> **Directions for this task**
Where does the word "Michael" appear in the data? Copy every line that holds it.
[[ Data provided, beginning ]]
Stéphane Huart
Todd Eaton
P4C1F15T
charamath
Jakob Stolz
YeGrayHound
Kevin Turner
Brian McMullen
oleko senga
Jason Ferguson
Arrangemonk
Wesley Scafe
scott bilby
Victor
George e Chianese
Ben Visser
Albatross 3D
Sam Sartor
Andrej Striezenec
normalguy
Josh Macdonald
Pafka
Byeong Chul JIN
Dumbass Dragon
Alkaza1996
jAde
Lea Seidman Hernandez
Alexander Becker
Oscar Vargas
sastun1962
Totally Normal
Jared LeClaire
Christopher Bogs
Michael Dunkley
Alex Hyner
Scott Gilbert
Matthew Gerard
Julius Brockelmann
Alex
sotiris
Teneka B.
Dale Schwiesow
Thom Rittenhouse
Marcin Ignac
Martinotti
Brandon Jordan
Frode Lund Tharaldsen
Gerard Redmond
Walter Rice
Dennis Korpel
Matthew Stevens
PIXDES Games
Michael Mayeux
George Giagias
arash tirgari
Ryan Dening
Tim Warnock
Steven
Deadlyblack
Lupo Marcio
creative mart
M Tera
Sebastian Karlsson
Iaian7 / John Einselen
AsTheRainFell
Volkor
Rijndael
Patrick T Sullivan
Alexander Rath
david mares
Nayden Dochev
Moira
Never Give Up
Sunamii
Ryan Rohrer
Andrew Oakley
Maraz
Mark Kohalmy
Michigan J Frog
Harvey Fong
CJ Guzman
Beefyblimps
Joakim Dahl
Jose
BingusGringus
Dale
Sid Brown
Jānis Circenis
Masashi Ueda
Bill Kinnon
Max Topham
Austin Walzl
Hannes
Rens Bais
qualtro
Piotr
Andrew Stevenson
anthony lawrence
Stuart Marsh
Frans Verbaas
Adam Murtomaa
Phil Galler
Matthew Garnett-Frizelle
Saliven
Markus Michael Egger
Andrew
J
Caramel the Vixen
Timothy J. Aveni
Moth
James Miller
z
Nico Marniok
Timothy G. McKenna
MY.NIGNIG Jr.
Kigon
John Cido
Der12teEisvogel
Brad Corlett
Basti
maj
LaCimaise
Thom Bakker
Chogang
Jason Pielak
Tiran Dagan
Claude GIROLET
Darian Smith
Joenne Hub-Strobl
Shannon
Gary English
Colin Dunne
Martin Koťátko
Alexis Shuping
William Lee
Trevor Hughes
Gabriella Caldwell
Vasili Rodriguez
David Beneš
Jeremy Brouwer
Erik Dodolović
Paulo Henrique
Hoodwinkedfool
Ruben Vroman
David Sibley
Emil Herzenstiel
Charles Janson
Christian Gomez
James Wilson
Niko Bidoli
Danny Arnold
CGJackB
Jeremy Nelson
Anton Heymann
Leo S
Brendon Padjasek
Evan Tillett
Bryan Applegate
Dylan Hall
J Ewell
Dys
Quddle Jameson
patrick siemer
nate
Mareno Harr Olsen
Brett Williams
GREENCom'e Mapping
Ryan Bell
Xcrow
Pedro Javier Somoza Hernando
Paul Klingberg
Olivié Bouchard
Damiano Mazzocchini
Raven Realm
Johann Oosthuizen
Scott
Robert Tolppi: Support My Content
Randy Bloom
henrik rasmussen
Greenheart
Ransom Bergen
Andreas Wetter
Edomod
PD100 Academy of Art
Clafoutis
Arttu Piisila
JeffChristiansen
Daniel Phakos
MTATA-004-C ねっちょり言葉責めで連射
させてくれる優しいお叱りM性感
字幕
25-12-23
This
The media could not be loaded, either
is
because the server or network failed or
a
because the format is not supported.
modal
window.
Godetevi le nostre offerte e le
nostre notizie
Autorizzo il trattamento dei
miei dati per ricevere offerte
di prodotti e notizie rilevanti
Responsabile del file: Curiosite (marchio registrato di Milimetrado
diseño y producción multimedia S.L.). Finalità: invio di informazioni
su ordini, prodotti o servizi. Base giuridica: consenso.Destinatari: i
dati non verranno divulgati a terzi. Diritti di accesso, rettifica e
[[ Data provided, end ]]
[[ Data provided, beginning ]]
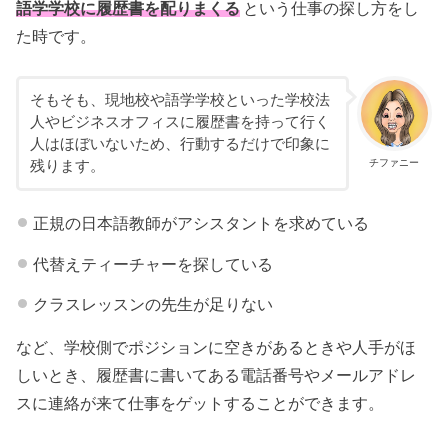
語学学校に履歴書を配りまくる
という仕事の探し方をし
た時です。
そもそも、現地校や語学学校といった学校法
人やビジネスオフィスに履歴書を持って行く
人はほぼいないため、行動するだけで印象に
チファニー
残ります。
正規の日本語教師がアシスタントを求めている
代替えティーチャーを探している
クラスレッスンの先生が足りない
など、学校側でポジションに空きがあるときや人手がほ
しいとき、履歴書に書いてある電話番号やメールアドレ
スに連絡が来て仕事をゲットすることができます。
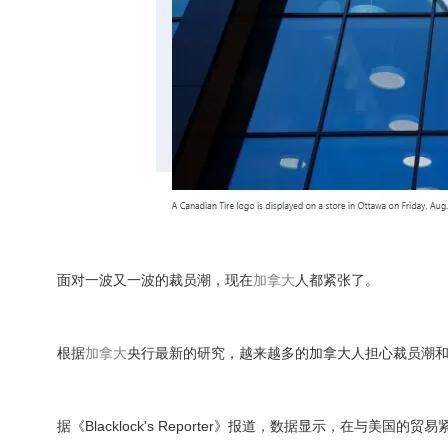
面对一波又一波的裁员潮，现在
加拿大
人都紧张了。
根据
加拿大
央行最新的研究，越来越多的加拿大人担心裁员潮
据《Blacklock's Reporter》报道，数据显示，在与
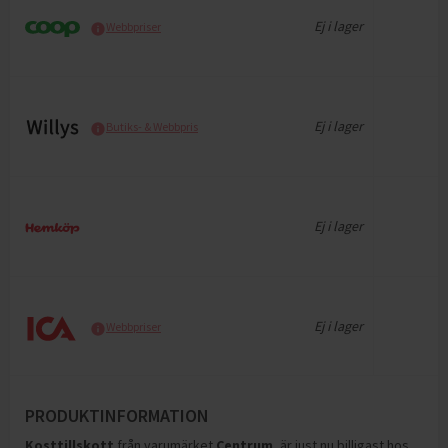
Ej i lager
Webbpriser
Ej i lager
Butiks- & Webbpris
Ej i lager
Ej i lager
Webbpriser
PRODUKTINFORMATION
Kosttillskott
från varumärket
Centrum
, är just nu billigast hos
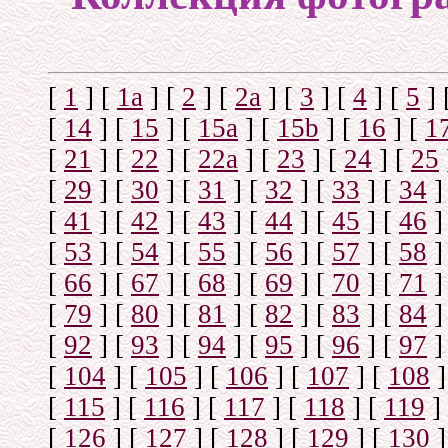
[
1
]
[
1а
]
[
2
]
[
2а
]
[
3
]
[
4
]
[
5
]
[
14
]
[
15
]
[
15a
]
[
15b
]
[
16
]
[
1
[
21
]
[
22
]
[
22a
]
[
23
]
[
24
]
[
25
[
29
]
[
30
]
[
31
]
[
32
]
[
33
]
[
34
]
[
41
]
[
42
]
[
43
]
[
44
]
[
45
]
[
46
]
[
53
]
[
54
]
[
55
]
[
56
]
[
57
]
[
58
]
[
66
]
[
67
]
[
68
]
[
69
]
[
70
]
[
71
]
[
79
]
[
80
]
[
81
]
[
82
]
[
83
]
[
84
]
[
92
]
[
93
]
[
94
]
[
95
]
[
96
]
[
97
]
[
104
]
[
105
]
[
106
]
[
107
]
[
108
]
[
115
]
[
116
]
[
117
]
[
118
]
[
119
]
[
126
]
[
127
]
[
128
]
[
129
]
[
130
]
[[ Data provided, end ]]
> **Your solution**
Michael Dunkley
Michael Mayeux
Markus Michael Egger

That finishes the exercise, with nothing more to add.